DESCRIPTION OF EXAMPLE EMBODIMENTS

[0017] Conventional operating systems may provide a static list of resource permissions to applications (e.g., can_access_camera). The current operating systems may be designed to enforce blanket permissions. This permission scheme may be restrictive because it can be inflexible, and it may not be based on dynamic information (e.g., the current location), and not sufficiently granular (e.g., grant/deny access to specific ports or websites). In addition, this permission scheme may not suitable for certain augmented reality applications (e.g., grant camera access in certain places but turn off camera access in others) because these blanket permission may not be sufficient for all usage contexts. These blanket permission may not be sufficient because it may be undesirable for an application to be granted permission to access the camera at all times. It may be more desirable for the camera permission to be conditionally granted based on the user’s context, such as when the user is outdoors and not when the user is at home.

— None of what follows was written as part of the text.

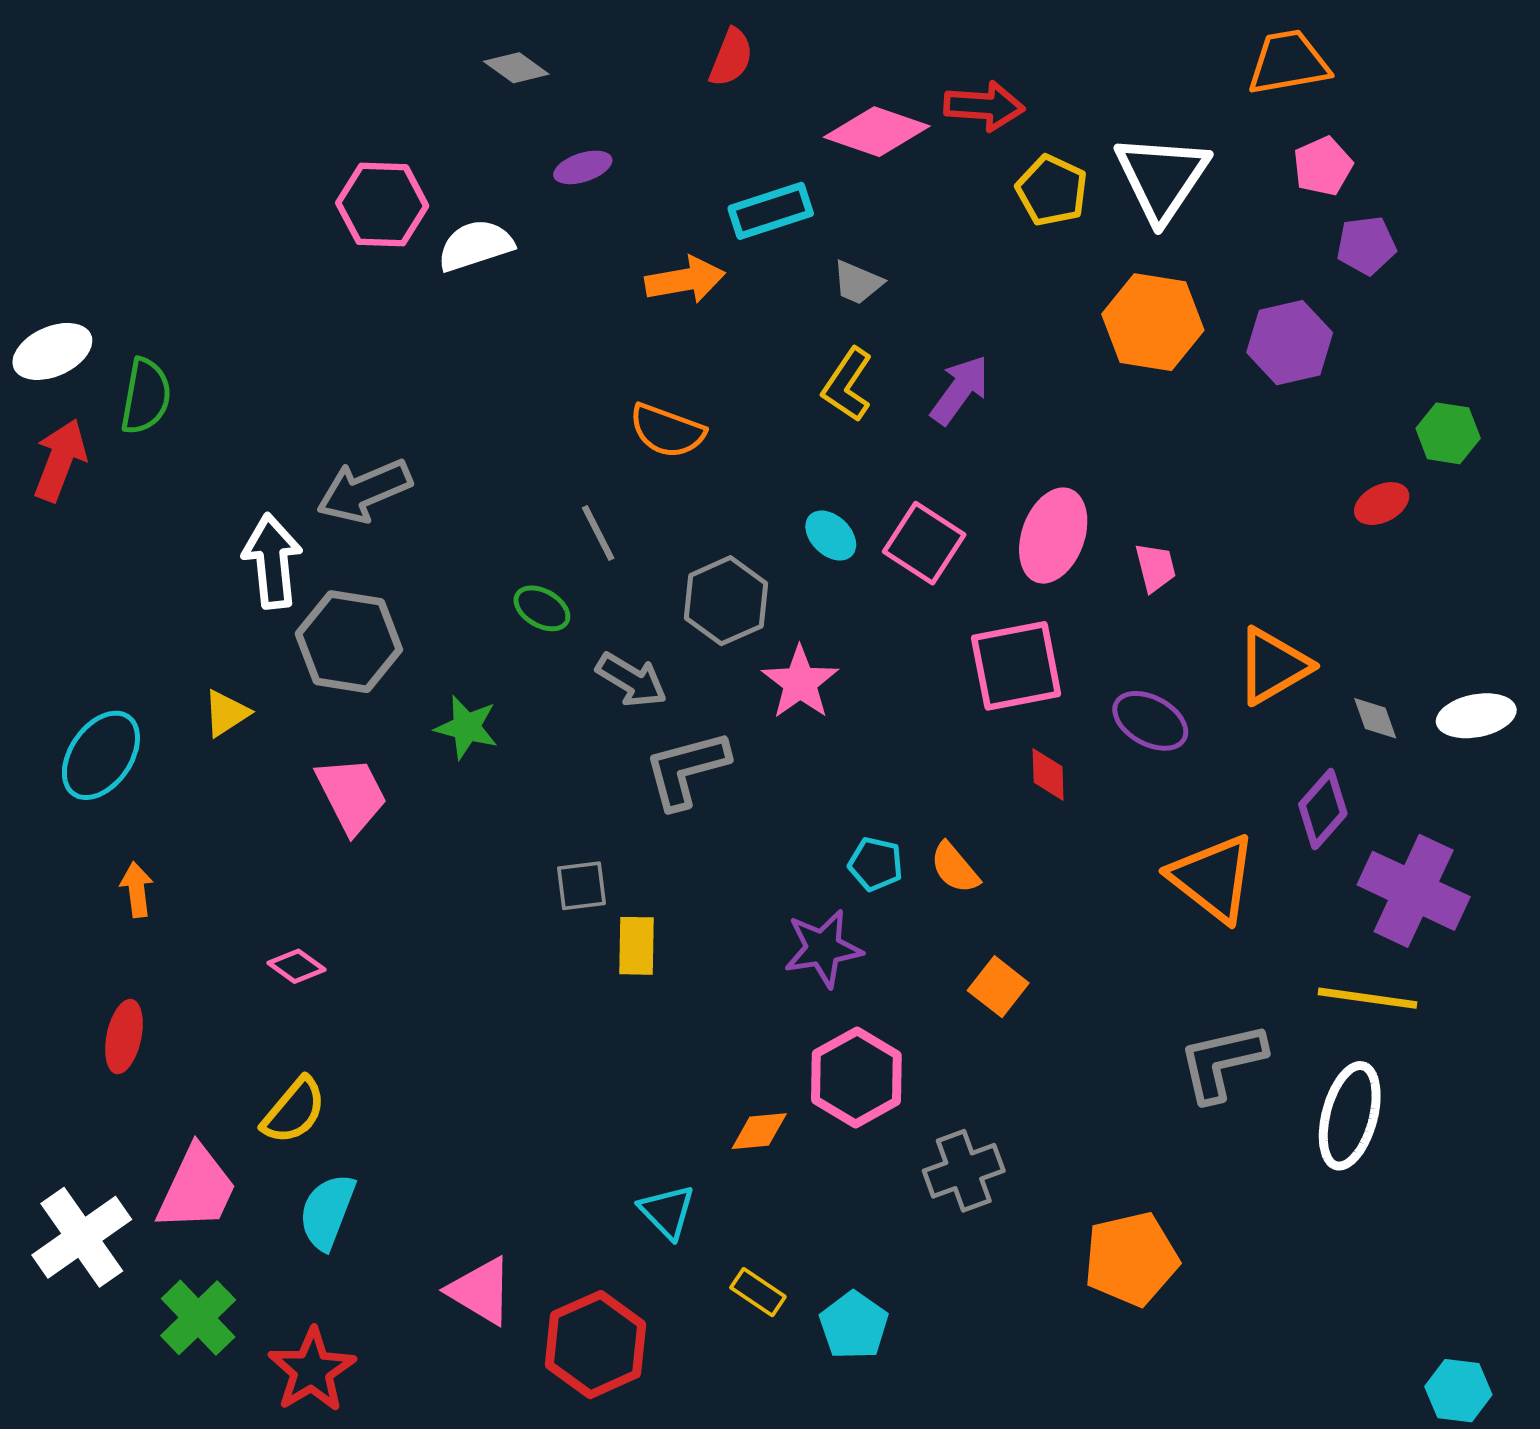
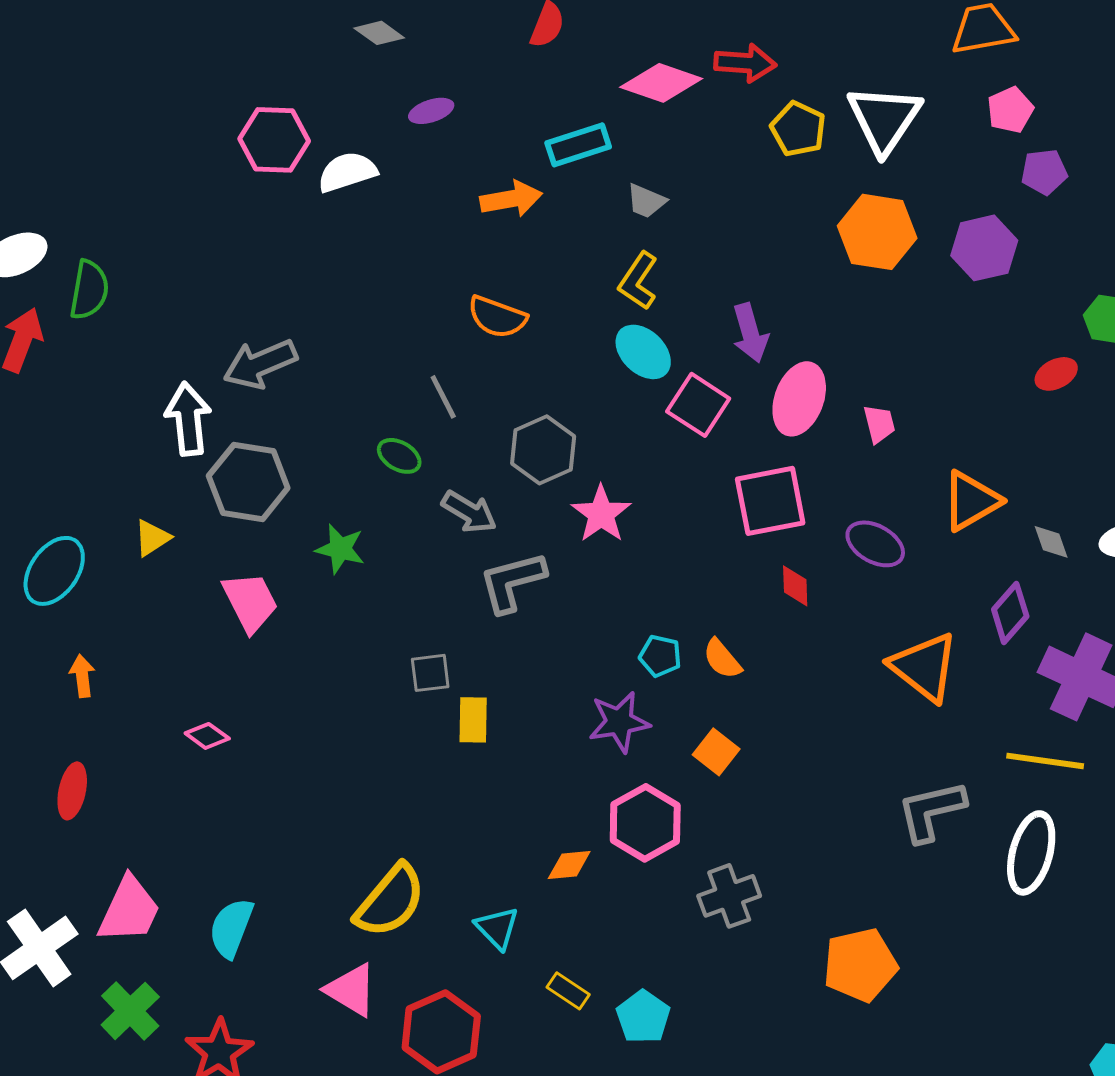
purple arrow: (960, 390) -> (750, 333), moved, turned 128
cyan ellipse: (831, 536) -> (643, 352), moved, size x1.4
orange square: (998, 987) -> (716, 752), moved
yellow semicircle: (294, 1111) -> (390, 901), moved, size x1.4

[0018] In particular embodiments, in order to implement dynamic information for permissions, the operating system may enforce context-based permissions. When an application is initially installed, it may ask the user to grant context-based permissions. As an example and not by way of limitation, the application may ask the user for permission to access the device’s camera in particular contexts (e.g., when the user is outdoors). In particular embodiments, the granted permission may then be stored in a permission broker, which is running as a service. When the application wants to access the camera, the application may send a request to access the camera. Then the camera’s service would identify the app and may ask the permission broker for the list of permissions that has been granted to the application. The camera’s service may then check whether the conditions attached to the permissions are satisfied by the current context (e.g., the camera service may query other services for the current GPS location, Live-Maps location, time, etc.). If the contextual conditionals are satisfied, the application may be given access to the camera. If the contextual conditionals are not satisfied, the application may generate a notification requesting updated permissions. This may be in the instance for one-time use cases or needing to expand out the granted permission.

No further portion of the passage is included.